Please note that I do not think that Adrian Beltre will hit as well as he did last year, where he flourished in moving from Seattle’s cavern to Boston’s more hitter-friendly confines to the tune of a .321/.365/.553 slash line, a. 390 wOBA, and an All-Star appearance. StatCorner had his park-adjusted wOBA* at a still-excellent .384. Oddly enough, he hit better on the road than at home, with .403 and .375 wOBAs, respectively. I think that it’s more likely that Beltre goes back to being the solid, above-average hitter that he has been previously in his career while also rolling the dice that he has a couple more powerful years in the Texas heat. So why take on the risk of signing him? Quite simply:
Adrian Beltre’s UZR the past 3 years has been +11.0, +14.7, and +11.8. Most anecdotal reports confirm that he is an excellent defender and his two Gold Gloves certainly don’t hurt (though how much they help is a separate debate). Assuming health, most would feel comfortable projecting Beltre as a +10 UZR/year defender for the next couple of years. This is where Beltre’s value lies, value so great as to warrant moving Young across the diamond. As Young’s defense continues to decline, it seems likely that Beltre will be providing 15 to 20 runs better defense, or approaching two games, all while providing similar offense.
There is definitely some risk to pursuing Beltre. As a 31-year-old player who is seeking a four- or five-year deal, signing him involves taking on a player who is currently in his plateau phase to a contract that will likely involve some of his decline phase. However, he is a player who I would comfortably project in the 3-4 WAR range over the next 2-3 years, when the Rangers are likely to be at a critical point on the win curve. The great news for a team in the Rangers’ salary range is that since a significant portion of his value is derived from his defense (roughly one-third), it is likely that he can be signed for a below-market or fair contract based on his projected performance rather than the highly inflated prices we’ve seen handed out already this offseason (yes, you, Jayson Werth).
Roughly projecting forward, it seems likely that Beltre will be worth somewhere in the neighborhood of 9-10 WAR over the next three years, 11-12 WAR over the next four years and 12-14 WAR over the next five years. It seems unwise to project 4 WAR seasons 3-4 years into the future for a player who is currently 31, though it can and does happen.
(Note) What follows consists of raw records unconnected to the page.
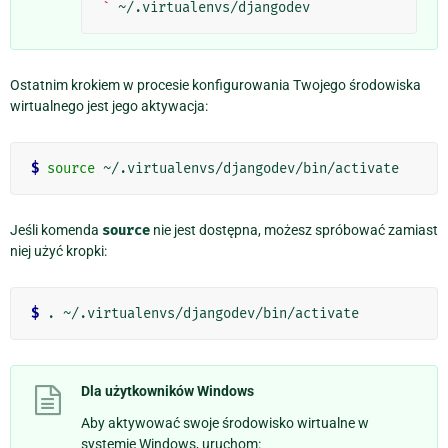
`
Ostatnim krokiem w procesie konfigurowania Twojego środowiska
wirtualnego jest jego aktywacja:
$
source
Jeśli komenda
source
nie jest dostępna, możesz spróbować zamiast
niej użyć kropki:
$
Dla użytkowników Windows
Aby aktywować swoje środowisko wirtualne w
systemie Windows, uruchom: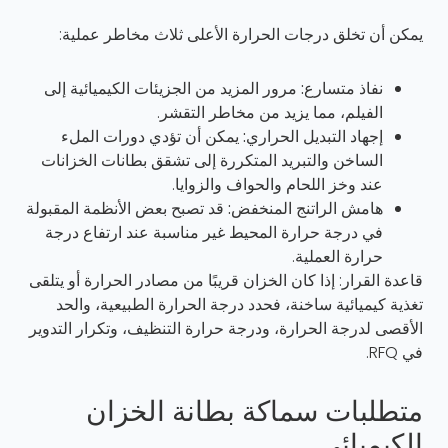
يمكن أن تخلق درجات الحرارة الأعلى ثلاث مخاطر عملية:
نفاذ متسارع:
مرور المزيد من الجزيئات الكيميائية إلى
الفيلم، مما يزيد من مخاطر التقشر.
إجهاد التبديل الحراري:
يمكن أن تؤدي دورات الملء
الساخن والتبريد المتكررة إلى تشقق بطانات الخزانات
عند وخز اللحام والحواف والزوايا.
هامش الراتنج المنخفض:
قد تصبح بعض الأنظمة المقبولة
في درجة حرارة المحيط غير مناسبة عند ارتفاع درجة
حرارة العملية.
قاعدة القرار: إذا كان الخزان قريبًا من مصادر الحرارة أو يتلقى
تغذية كيميائية ساخنة، فحدد درجة الحرارة الطبيعية، والحد
الأقصى لدرجة الحرارة، ودرجة حرارة التنظيف، وتكرار التدوير
في RFQ.
متطلبات سماكة بطانة الخزان
الكيميائي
While I would love to minimize risk and see him signed to the Rangers for three years, I think he will get four years, necessitating a contract in the four-year, $60 million range, possibly with an optional/vested fifth year bringing the total value up to $70 million.
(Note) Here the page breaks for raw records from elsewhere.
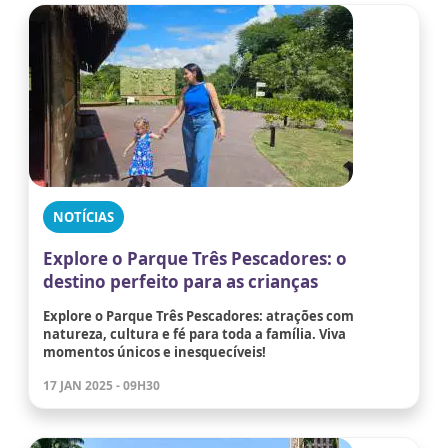
NOTÍCIAS
Explore o Parque Três Pescadores: o
destino perfeito para as crianças
Explore o Parque Três Pescadores: atrações com
natureza, cultura e fé para toda a família. Viva
momentos únicos e inesquecíveis!
17 JAN 2025 - 09H30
In return, the Rangers would get a likely 3.5-4.0 WAR player for third base and improve first base production to an unsexy but steady level that has not been seen over the course of an entire season since Mark Teixeira left. It’s hard to project what the total improvement would be because of the variance in Mitch Moreland’s future, but I don’t think it’s a stretch to say that this move could be a 5.0 WAR improvement to the team next year. In other words, it could be as significant as signing a certain pitcher everyone seems to be clamoring for endlesslee.